Many of those who have signed the documents to allow logging in coastal areas do not reside there. Instead they reside further in the interior, in bush villages that have an interest in logging and roads. It is true that these bush villagers do have relatives living along the coast and have customary rights to access coastal lands and their resources, but this is not the same as those bush villagers being the major clan leaders of those more coastal terrains. The interior villages see logging as a practical way of providing roads into the mountainous interior given that the government has been unable to fund and build those roads. Bush villagers are not affected by the oil palm plantations that are being established in the flatter, fertile and gently sloping hills close to the coast. Ironically, many of these interior villagers who support logging do not want oil palm plantations and certainly not in their home terrains. Nevertheless these same bush villages have at times raided and assaulted coastal villagers who seek to stop logging operations. In doing so, these bush villagers have been led by the directors of the local landowner company, which is largely funded by the Malaysian logging Company. Some of these directors live in the interior villagers and like the other landowner company directors they receive money from the Malaysian logging company, which allows them to visit town. There they stay in expensive hotels, eat and drink at restaurants and bars, and hire local prostitutes.

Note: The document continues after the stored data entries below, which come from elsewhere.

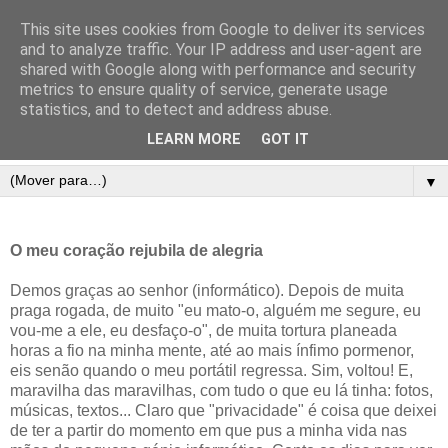
This site uses cookies from Google to deliver its services
and to analyze traffic. Your IP address and user-agent are
shared with Google along with performance and security
metrics to ensure quality of service, generate usage
statistics, and to detect and address abuse.
LEARN MORE
GOT IT
▼
O meu coração rejubila de alegria
Demos graças ao senhor (informático). Depois de muita
praga rogada, de muito "eu mato-o, alguém me segure, eu
vou-me a ele, eu desfaço-o", de muita tortura planeada
horas a fio na minha mente, até ao mais ínfimo pormenor,
eis senão quando o meu portátil regressa. Sim, voltou! E,
maravilha das maravilhas, com tudo o que eu lá tinha: fotos,
músicas, textos... Claro que "privacidade" é coisa que deixei
de ter a partir do momento em que pus a minha vida nas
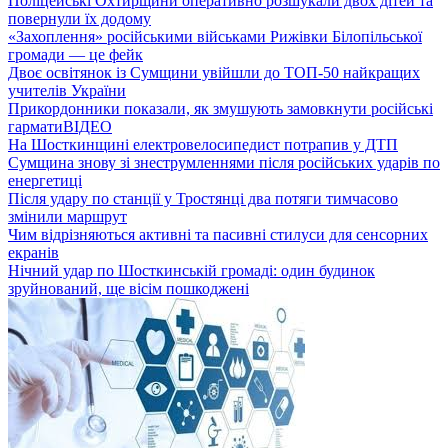
Поліцейські Охтирщини оперативно розшукали двох дітей та
повернули їх додому
«Захоплення» російськими військами Рижівки Білопільської
громади — це фейк
Двоє освітянок із Сумщини увійшли до ТОП-50 найкращих
учителів України
Прикордонники показали, як змушують замовкнути російські
гармати
ВІДЕО
На Шосткинщині електровелосипедист потрапив у ДТП
Сумщина знову зі знеструмленнями після російських ударів по
енергетиці
Після удару по станції у Тростянці два потяги тимчасово
змінили маршрут
Чим відрізняються активні та пасивні стилуси для сенсорних
екранів
Нічний удар по Шосткинській громаді: один будинок
зруйнований, ще вісім пошкоджені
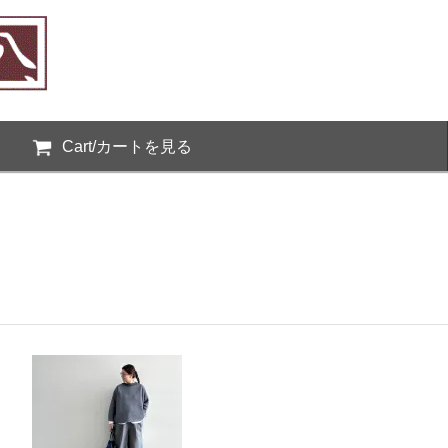
Cart/カートを見る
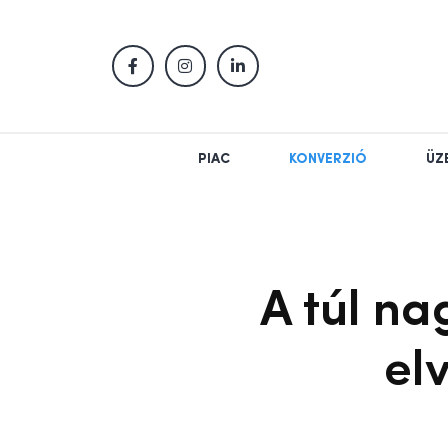
PIAC
KONVERZIÓ
ÜZ
A túl na
el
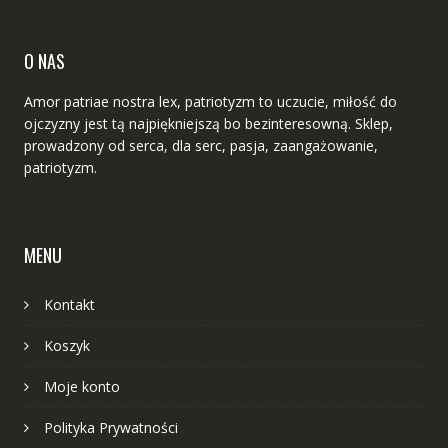
O NAS
Amor patriae nostra lex, patriotyzm to uczucie, miłość do
ojczyzny jest tą najpiękniejszą bo bezinteresowną. Sklep,
prowadzony od serca, dla serc, pasja, zaangażowanie,
patriotyzm.
MENU
Kontakt
Koszyk
Moje konto
Polityka Prywatności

Private Security, Violence and Terror

The logging company also pays for the travel expenses of riot squad police. Indeed the Malaysian company houses, feeds and gives a monetary bonus to these police for their time in the logging camps in Pomio. Supplementing the violence and intimidation provided by the riot squad, the logging company has also recruited a large army of private security staff from villages in the interior who support logging. Ostensibly hired to protect company machinery at night from sabotage, this security staff is used in the daytime to protect the bulldozers, trucks, drivers and chain saw operators as these are pushed into new logging areas that are disputed and that coastal villagers do not want clear-felled and planted with oil palms.

The Mamusi bush villagers who have been hired as security guards have a reputation for traditional warfare and they very much cultivate the respect and fear this renown brings. This reputation was recently confirmed when some bush villagers raided the homes of coastal villagers and physically assaulted those who had opposed logging. These individuals were selected and were warned of further violence and even death unless they stopped their public opposition to logging. One major violent attack by bush Mamusi villagers happened at the logging camp at Drina where the riot police are based.

Corporatising Sorcery

The use of violence to intimidate logging opponents also extends to death threats involving sorcery. Whilst western educated individuals might not believe in sorcery, for Pomio villagers it is real. It is seen as evidenced in the unexplained deaths of friends, children, spouses and other relatives. One major form of sorcery used by bush Mamusi villagers to intimidate coastal villages involves the use of an invisible spear. A real spear will supposedly be dipped into a magical mixture and then it will be held, pointed and thrown in the direction of the intended victim. The real spear never leaves the sorcerer’s hand but an invisible spear travels to strike down the victim. When coastal villagers were physically assaulted by villagers in the interior, they were warned that the real spear had already been dipped in its magical solution and they should await the travel of the invisible spear. On many occasions, logging opponents have been threatened by the directors of the local landowner company and other supporters of logging with the gesture of them throwing an invisible spear at logging opponents. Indeed, logging opponents are openly told to eat their last pig and chicken, for they will soon be dead.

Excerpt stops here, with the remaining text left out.